Shannon-ReadyForZero says
Congratulations! I hope you can turn some of the natural fear you’re feeling now into excitement and really applaud yourself for following your heart. As someone who loves to write (I’m also working on a book of my own) I totally understand the need to just try it and never have to wonder “what if”. I have a feeling you’re going to do great and look forward to reading posts in the future saying how happy you are to have made this decision!
Shannon-ReadyForZero recently posted…10 Strategies For Saving Money While Paying Your Bills
caitlin says
Hi,
I’ve been following your blog for awhile and I have to say, CONGRATS on your huge decision. Your mental and physical health is the most important and I admire you for being able to make such a decision. It hit me hard because I have been realizing that I have been sick a lot more than I can remember at my current job, which is having me evaluate whether this is the right job for me.

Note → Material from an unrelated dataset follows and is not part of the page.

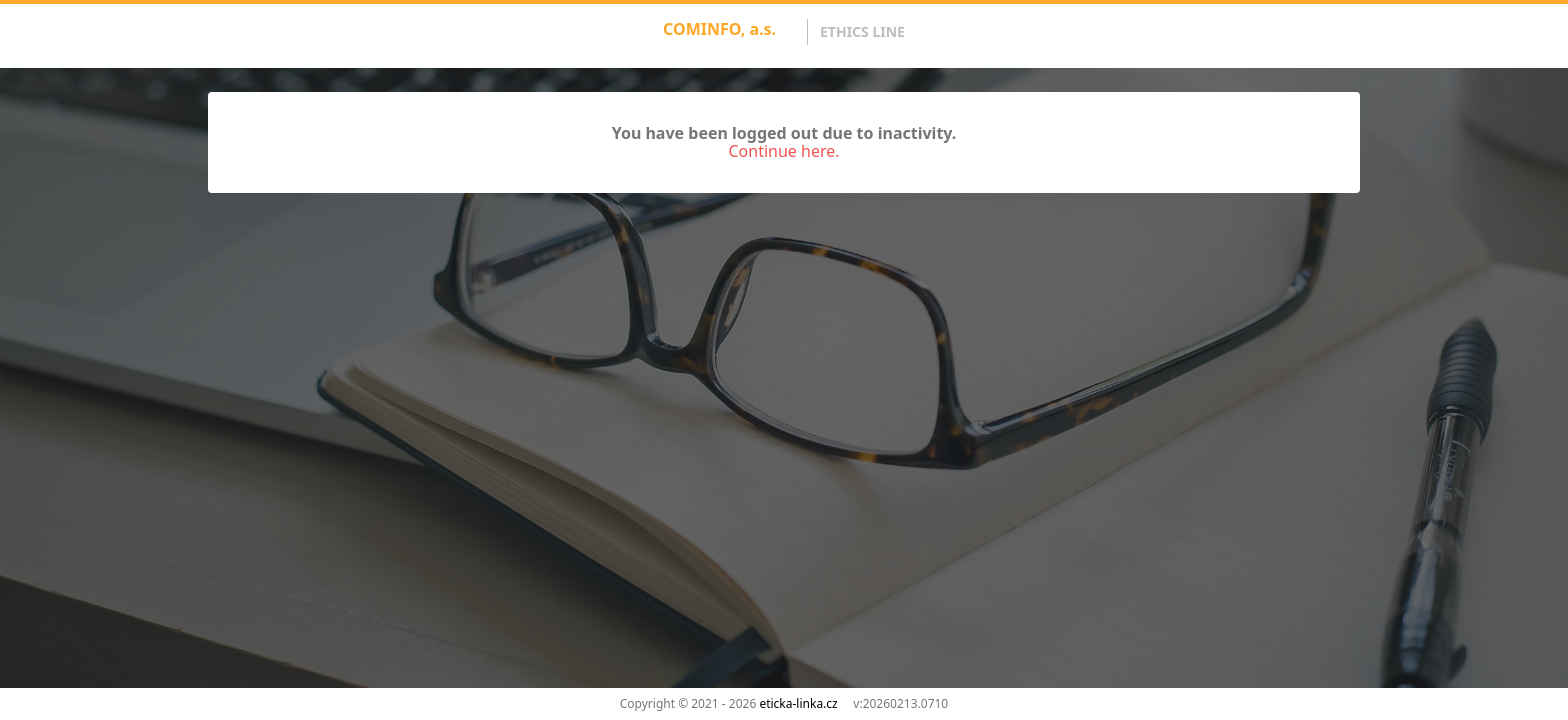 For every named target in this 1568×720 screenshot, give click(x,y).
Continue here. (783, 151)
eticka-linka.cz (798, 703)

In the end, I truly believe that everything will work out as long as we give it our best. Whether you decide to take a break from work for find a new position, it will all work out well. Good luck!
Financial Samurai says
Hi Jana,
I think you will do GREAT! Happiness is worth more than any amount of money one can earn.
Your husband’s ability to support both of you guys is good enough!
Let me know if I can help in any way.
thanks,
Sam
Financial Samurai recently posted…How To Engineer Your Layoff: Make A Small Fortune By Saying Goodbye
laura says
I quit my job back in December 2009 (after paying off my debts) – best decision I ever made. Good luck Jana, you’ll do great! 🙂
Sandy says
I’m quitting too! It must be a mid-life crisis since we’re the same age. People have no clue how important your mental health can be and how a bad job can really affect your entire life. Good luck to you and your hubby!